* What to produce
Go through the data below. Pull out every line that has the word "Ansys".

--

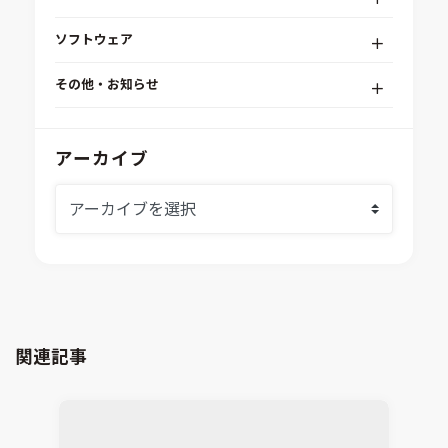
デジタルエンジニアリングプラットフォーム
ソフトウェア
RPA（自動化）・最適化・機械学習
Simcenter STAR-CCM+
組込みソフトウェア開発プラットフォーム
その他・お知らせ
Aras Innovator
安全性・信頼性分析
イベント情報
EASA
MILS/SILS/HILSプラットフォーム
IDAJからのお知らせ
アーカイブ
modeFRONTIER
システムシミュレーション
採用情報
VOLTA
熱流体解析
Ansys SCADE
構造解析
Ansys medini analyze
電子機器熱設計支援
xMOD
電磁界解析・EMC対策支援
GT-AutoLion
粒子解析
GT-SUITE
設計者CAE
Virtual Environment
関連記事
CAD連携・CAE業務支援
Ansys Fluids
材料選定支援
CONVERGE
MBDプロセス構築コンサルティング
iconCFD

--

* Solution to this task
Ansys SCADE
Ansys medini analyze
Ansys Fluids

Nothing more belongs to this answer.